Is Indonesia’s digital transformation agenda on track?
DIGITAL transformation is no longer something enterprises get to opt-in to or out of. It has become a business necessity driven by market forces.
Adopting digital technologies will – other than boost productivity in all economic sectors – ensure the economic participation of all segment of the population of an individual country.
And in a country like Indonesia, the potential is tremendous.
Indonesia already boasts of the biggest digital economy in Southeast Asia, worth US$ 28 billion, according to a recent Google – Temasek study, and is expected to grow to US$100 billion over the next seven years.
According to one McKinsey analysis, the country could add more than US$150 billion to its economic output yearly within a decade if it could fully harness the power of digitalization.
Like many other countries that have undergone a similar digital journey, Indonesia realized that a sustainable and effective transformation requires a combination of private and public sector initiatives.
Indonesia boasts of 93.4 million internet users and 71 million smartphone users, and the government is planning on improving the internet infrastructure across the country to connect the nation’s four main islands by the end of next year.
While no one government agency is directly responsible for digital transformation, the effort to boost the digital economy is shared and synchronized between a few ministries and departments in Indonesia, and spearheaded by the Ministry of Communication and Information Technology.
The government has already pledged to support the digitization of some eight million SMEs by the year 2020.
Businesses as crucial drivers of transformation
Start-ups and SMEs have been identified as critical drivers to digital adoption in Indonesia.
Technologies such as cloud services, the blockchain, and artificial intelligence are expected to be crucial in meeting the business goals of the companies in the country.

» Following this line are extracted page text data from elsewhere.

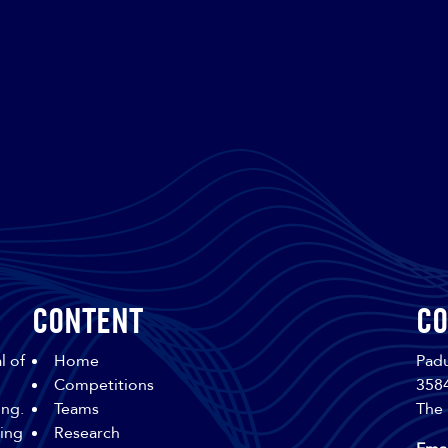
Content
Co
l of
Home
Padu
Competitions
358
ing.
Teams
The 
sing
Research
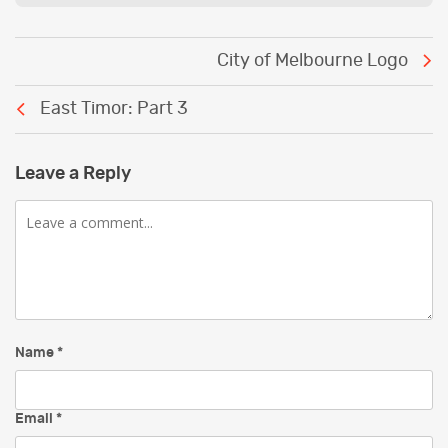
Post
City of Melbourne Logo
navigation
East Timor: Part 3
Leave a Reply
Comment
Name
*
Email
*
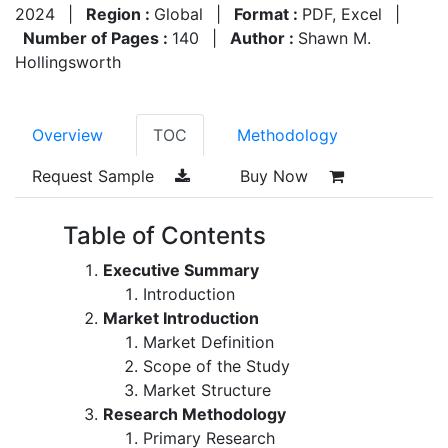
2024
|
Region :
Global
|
Format :
PDF, Excel
|
Number of Pages :
140
|
Author :
Shawn M.
Hollingsworth
Overview
TOC
Methodology
Request Sample
Buy Now
Table of Contents
Executive Summary
Introduction
Market Introduction
Market Definition
Scope of the Study
Market Structure
Research Methodology
Primary Research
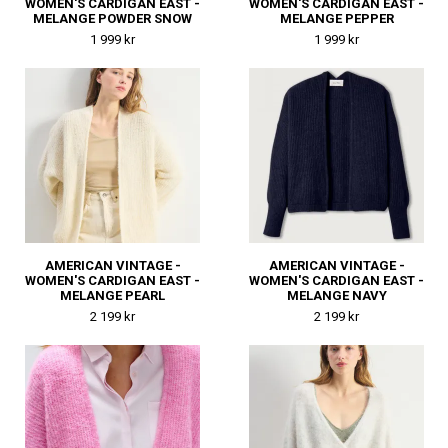
WOMEN'S CARDIGAN EAST -
WOMEN'S CARDIGAN EAST -
MELANGE POWDER SNOW
MELANGE PEPPER
1 999 kr
1 999 kr
AMERICAN VINTAGE -
AMERICAN VINTAGE -
WOMEN'S CARDIGAN EAST -
WOMEN'S CARDIGAN EAST -
MELANGE PEARL
MELANGE NAVY
2 199 kr
2 199 kr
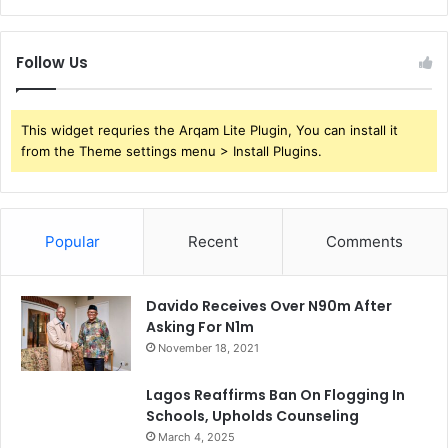
Follow Us
This widget requries the Arqam Lite Plugin, You can install it
from the Theme settings menu > Install Plugins.
Popular
Recent
Comments
Davido Receives Over N90m After
Asking For N1m
November 18, 2021
Lagos Reaffirms Ban On Flogging In
Schools, Upholds Counseling
March 4, 2025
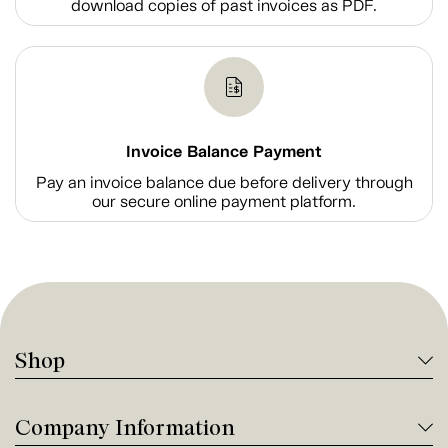
download copies of past invoices as PDF.
Invoice Balance Payment
Pay an invoice balance due before delivery through
our secure online payment platform.
Shop
Company Information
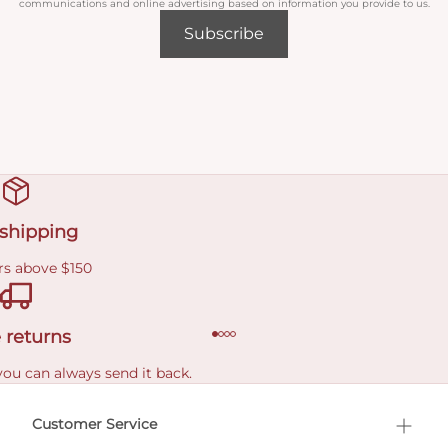
communications and online advertising based on information you provide to us.
Subscribe
 shipping
rs above $150
 returns
you can always send it back.
e delivery costs.
Customer Service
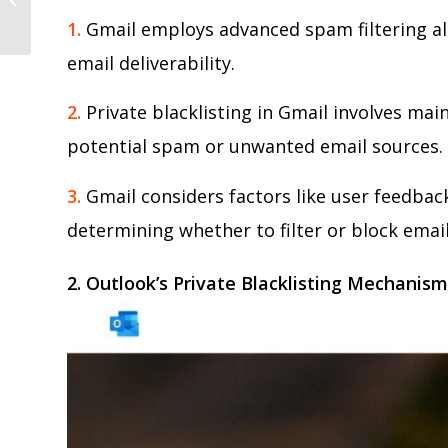
Email Marketing Life Hack
1.
Gmail employs advanced spam filtering al
email deliverability.
2.
Private blacklisting in Gmail involves mai
potential spam or unwanted email sources.
3.
Gmail considers factors like user feedba
determining whether to filter or block email
2. Outlook’s Private Blacklisting Mechanis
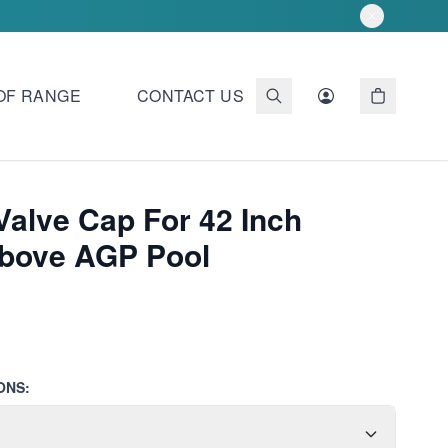
OF RANGE
CONTACT US
Valve Cap For 42 Inch
Above AGP Pool
ONS:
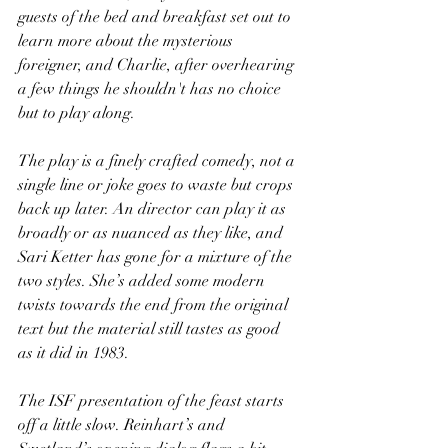
guests of the bed and breakfast set out to 
learn more about the mysterious 
foreigner, and Charlie, after overhearing 
a few things he shouldn't has no choice 
but to play along.
The play is a finely crafted comedy, not a 
single line or joke goes to waste but crops 
back up later. An director can play it as 
broadly or as nuanced as they like, and 
Sari Ketter has gone for a mixture of the 
two styles. She’s added some modern 
twists towards the end from the original 
text but the material still tastes as good 
as it did in 1983.
The ISF presentation of the feast starts 
off a little slow. Reinhart’s and 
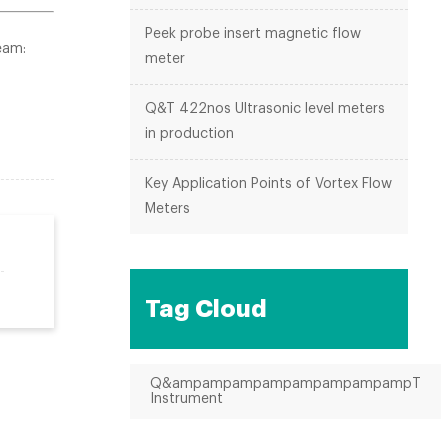
Peek probe insert magnetic flow
eam:
meter
Q&T 422nos Ultrasonic level meters
in production
Key Application Points of Vortex Flow
Meters
Tag Cloud
Q&ampampampampampampampampT
Instrument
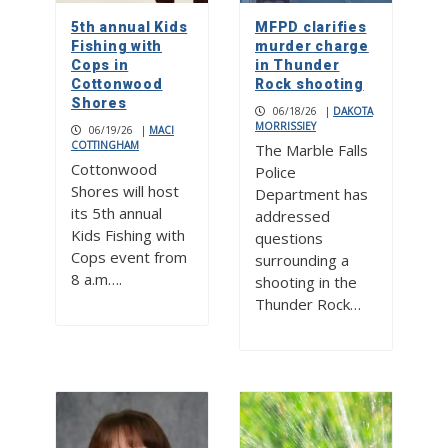
5th annual Kids
MFPD clarifies
Fishing with
murder charge
Cops in
in Thunder
Cottonwood
Rock shooting
Shores
06/18/26
|
DAKOTA
MORRISSIEY
06/19/26
|
MACI
COTTINGHAM
The Marble Falls
Cottonwood
Police
Shores will host
Department has
its 5th annual
addressed
Kids Fishing with
questions
Cops event from
surrounding a
8 a.m….
shooting in the
Thunder Rock…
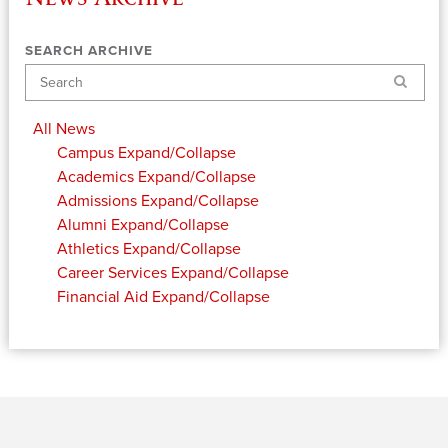
SEARCH ARCHIVE
Search
All News
Campus
Expand/Collapse
Academics
Expand/Collapse
Admissions
Expand/Collapse
Alumni
Expand/Collapse
Athletics
Expand/Collapse
Career Services
Expand/Collapse
Financial Aid
Expand/Collapse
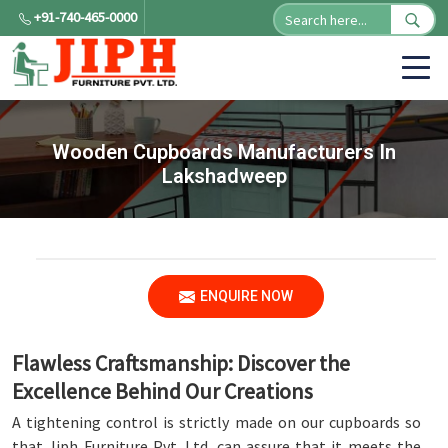
+91-740-465-0000
Wooden Cupboards Manufacturers In
Lakshadweep
ENQUIRE NOW
Flawless Craftsmanship: Discover the
Excellence Behind Our Creations
A tightening control is strictly made on our cupboards so
that Jiph Furniture Pvt. Ltd. can assure that it meets the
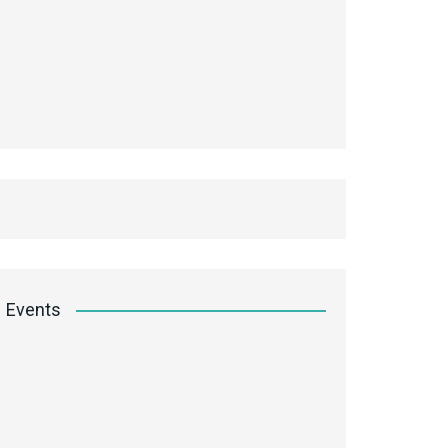
Events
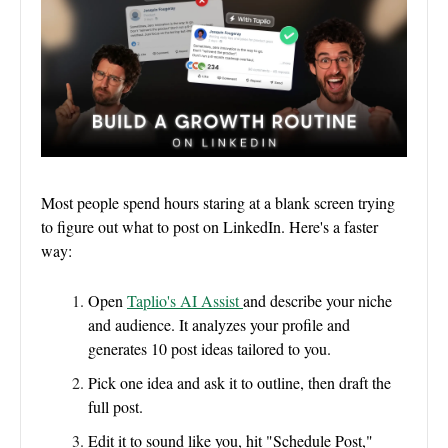
Most people spend hours staring at a blank screen trying
to figure out what to post on LinkedIn. Here's a faster
way:
Open
Taplio's AI Assist
and describe your niche
and audience. It analyzes your profile and
generates 10 post ideas tailored to you.
Pick one idea and ask it to outline, then draft the
full post.
Edit it to sound like you, hit "Schedule Post,"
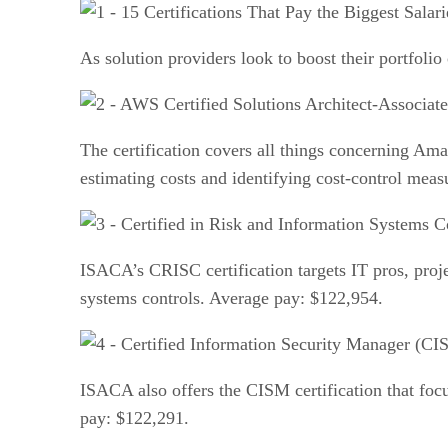
As solution providers look to boost their portfolio 
The certification covers all things concerning Am
estimating costs and identifying cost-control mea
ISACA’s CRISC certification targets IT pros, proj
systems controls. Average pay: $122,954.
ISACA also offers the CISM certification that focu
pay: $122,291.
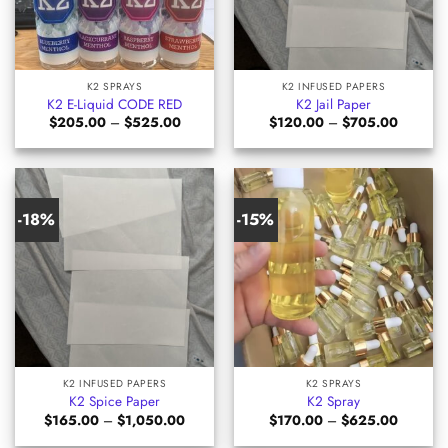
K2 SPRAYS
K2 INFUSED PAPERS
K2 E-Liquid CODE RED
K2 Jail Paper
Price
Price
$
205.00
–
$
525.00
$
120.00
–
$
705.00
range:
range:
$205.00
$120.00
through
through
$525.00
$705.00
-18%
-15%
K2 INFUSED PAPERS
K2 SPRAYS
K2 Spice Paper
K2 Spray
Price
Price
$
165.00
–
$
1,050.00
$
170.00
–
$
625.00
range:
range:
$165.00
$170.00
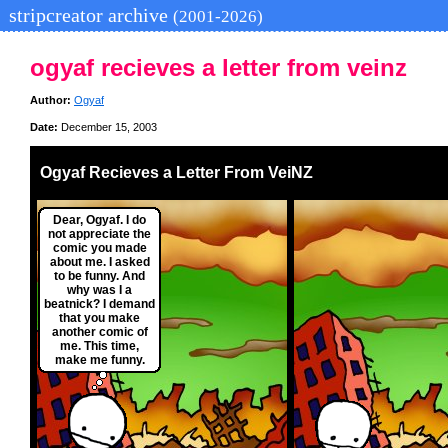
stripcreator archive
(2001-2026)
ogyaf recieves a letter from veinz
Author:
Ogyaf
Date:
December 15, 2003
Ogyaf Recieves a Letter From VeiNZ
Dear, Ogyaf. I do
not appreciate the
comic you made
about me. I asked
to be funny. And
why was I a
beatnick? I demand
that you make
another comic of
me. This time,
make me funny.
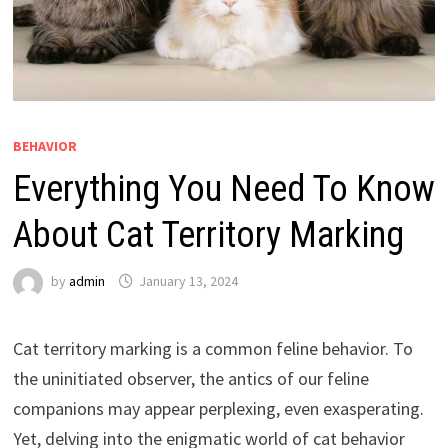
BEHAVIOR
Everything You Need To Know
About Cat Territory Marking
by
admin
January 13, 2024
Cat territory marking is a common feline behavior. To
the uninitiated observer, the antics of our feline
companions may appear perplexing, even exasperating.
Yet, delving into the enigmatic world of cat behavior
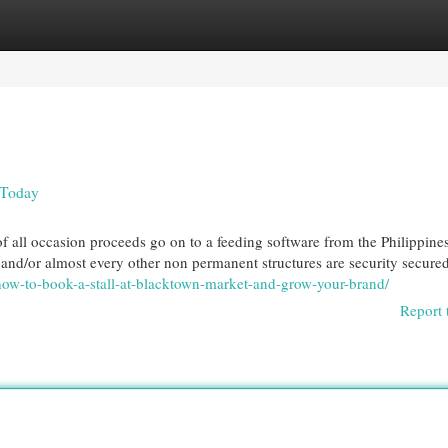
egories
Register
Login
 Today
 all occasion proceeds go on to a feeding software from the Philippines. 
 and/or almost every other non permanent structures are security secured
how-to-book-a-stall-at-blacktown-market-and-grow-your-brand/
Report 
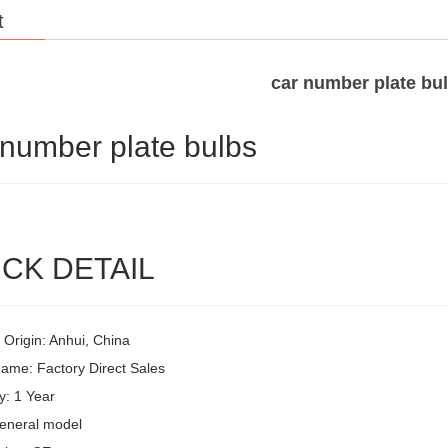
t
car number plate bu
 number plate bulbs
CK DETAIL
 Origin: Anhui, China
ame: Factory Direct Sales
y: 1 Year
eneral model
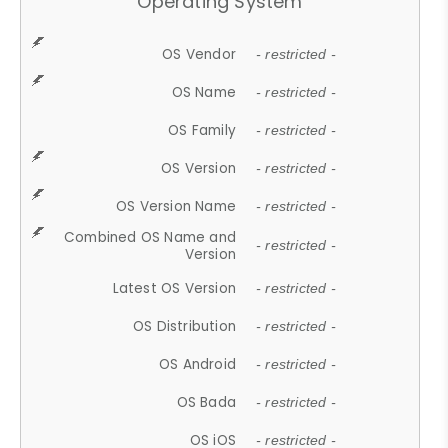
Operating System
OS Vendor
- restricted -
OS Name
- restricted -
OS Family
- restricted -
OS Version
- restricted -
OS Version Name
- restricted -
Combined OS Name and
- restricted -
Version
Latest OS Version
- restricted -
OS Distribution
- restricted -
OS Android
- restricted -
OS Bada
- restricted -
OS iOS
- restricted -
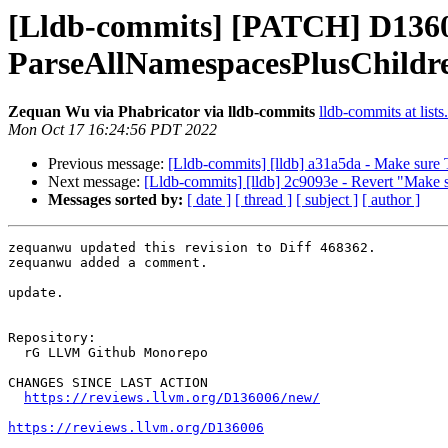
[Lldb-commits] [PATCH] D136
ParseAllNamespacesPlusChildren
Zequan Wu via Phabricator via lldb-commits
lldb-commits at lists
Mon Oct 17 16:24:56 PDT 2022
Previous message:
[Lldb-commits] [lldb] a31a5da - Make sure Ta
Next message:
[Lldb-commits] [lldb] 2c9093e - Revert "Make sur
Messages sorted by:
[ date ]
[ thread ]
[ subject ]
[ author ]
zequanwu updated this revision to Diff 468362.

zequanwu added a comment.

update.

Repository:

  rG LLVM Github Monorepo

CHANGES SINCE LAST ACTION

https://reviews.llvm.org/D136006/new/
https://reviews.llvm.org/D136006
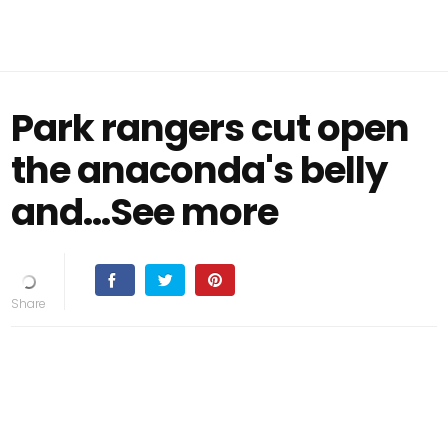
Park rangers cut open
the anaconda's belly
and...See more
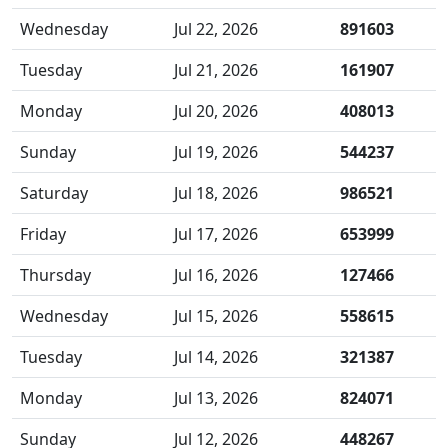
Wednesday
Jul 22, 2026
891603
Tuesday
Jul 21, 2026
161907
Monday
Jul 20, 2026
408013
Sunday
Jul 19, 2026
544237
Saturday
Jul 18, 2026
986521
Friday
Jul 17, 2026
653999
Thursday
Jul 16, 2026
127466
Wednesday
Jul 15, 2026
558615
Tuesday
Jul 14, 2026
321387
Monday
Jul 13, 2026
824071
Sunday
Jul 12, 2026
448267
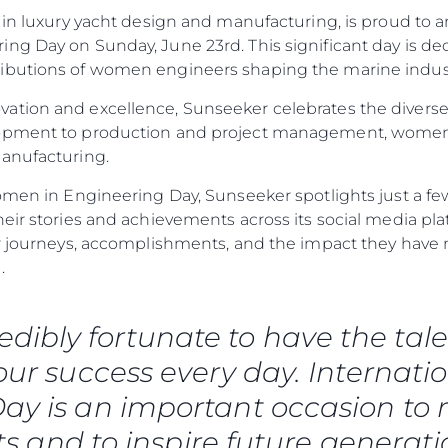
 in luxury yacht design and manufacturing, is proud to a
ng Day on Sunday, June 23rd. This significant day is de
ibutions of women engineers shaping the marine industr
ation and excellence, Sunseeker celebrates the diverse
lopment to production and project management, women
manufacturing.
omen in Engineering Day, Sunseeker spotlights just a few
heir stories and achievements across its social media p
eir journeys, accomplishments, and the impact they ha
.
Rechtliches
Die Fi
DATENSCHUTZRICHTLINIE
Brokera
redibly fortunate to have the 
ERKLÄRUNG ZUR
Bootscha
MODERNEN SKLAVEREI
 our success every day. Internat
Neuigkei
ALLGEMEINE
ay is an important occasion to r
Veransta
GESCHÄFTSBEDINGUNGEN
 and to inspire future generati
Innovati
COOKIE POLITIK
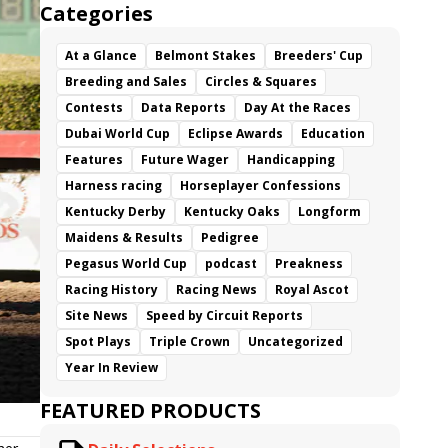
Categories
At a Glance
Belmont Stakes
Breeders' Cup
Breeding and Sales
Circles & Squares
Contests
Data Reports
Day At the Races
Dubai World Cup
Eclipse Awards
Education
Features
Future Wager
Handicapping
Harness racing
Horseplayer Confessions
Kentucky Derby
Kentucky Oaks
Longform
Maidens & Results
Pedigree
Pegasus World Cup
podcast
Preakness
Racing History
Racing News
Royal Ascot
Site News
Speed by Circuit Reports
Spot Plays
Triple Crown
Uncategorized
Year In Review
FEATURED PRODUCTS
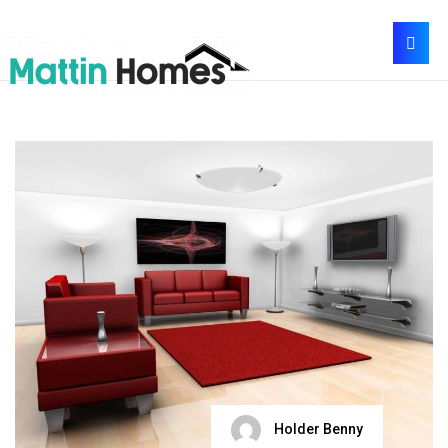
Holder Benny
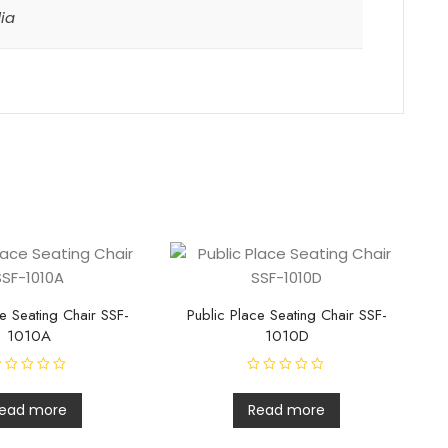
dia
e Seating Chair SSF-
Public Place Seating Chair SSF-
1010A
1010D
R
a
t
ead more
Read more
e
d
0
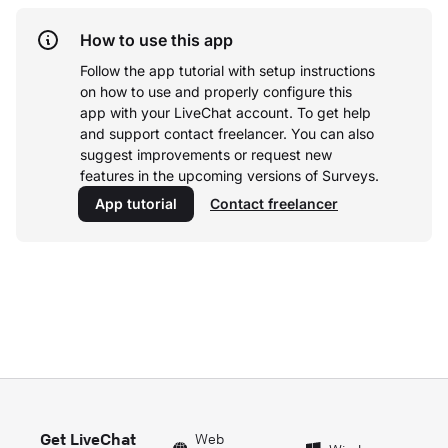
How to use this app
Follow the app tutorial with setup instructions
on how to use and properly configure this
app with your LiveChat account.
To get help
and support contact freelancer. You can also
suggest improvements or request new
features in the upcoming versions of Surveys.
App tutorial
Contact freelancer
Get LiveChat
Web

However, despite the government’s support of Indonesia’s transformation efforts, the lack of infrastructure and limited talent pool are significant hurdles that local enterprises will need to overcome.
IDC Indonesia’s Head of Consulting, Mevira Munindra said, “There are only 8 percent of local enterprises that have embarked on a digital transformation journey and experienced the full benefit of DX. Enterprises in Indonesia are still at the stage of exploring potential technologies and business models.”
So, in a nutshell, Southeast Asia’s most populous country’s digital transformation journey is still very much in its nascent stages.
While there is a vast opportunity in the market, enterprises in Indonesia need to strategically pursue transformation goals that leverage the ecosystem’s unique strengths, and at the same time, be mindful of the limitations.
Further, if the government could establish a specialized agency to guide enterprises in setting and achieving digital milestones — it could further propel the nation’s digital journey and help provide the fillip it needs to move forward quickly.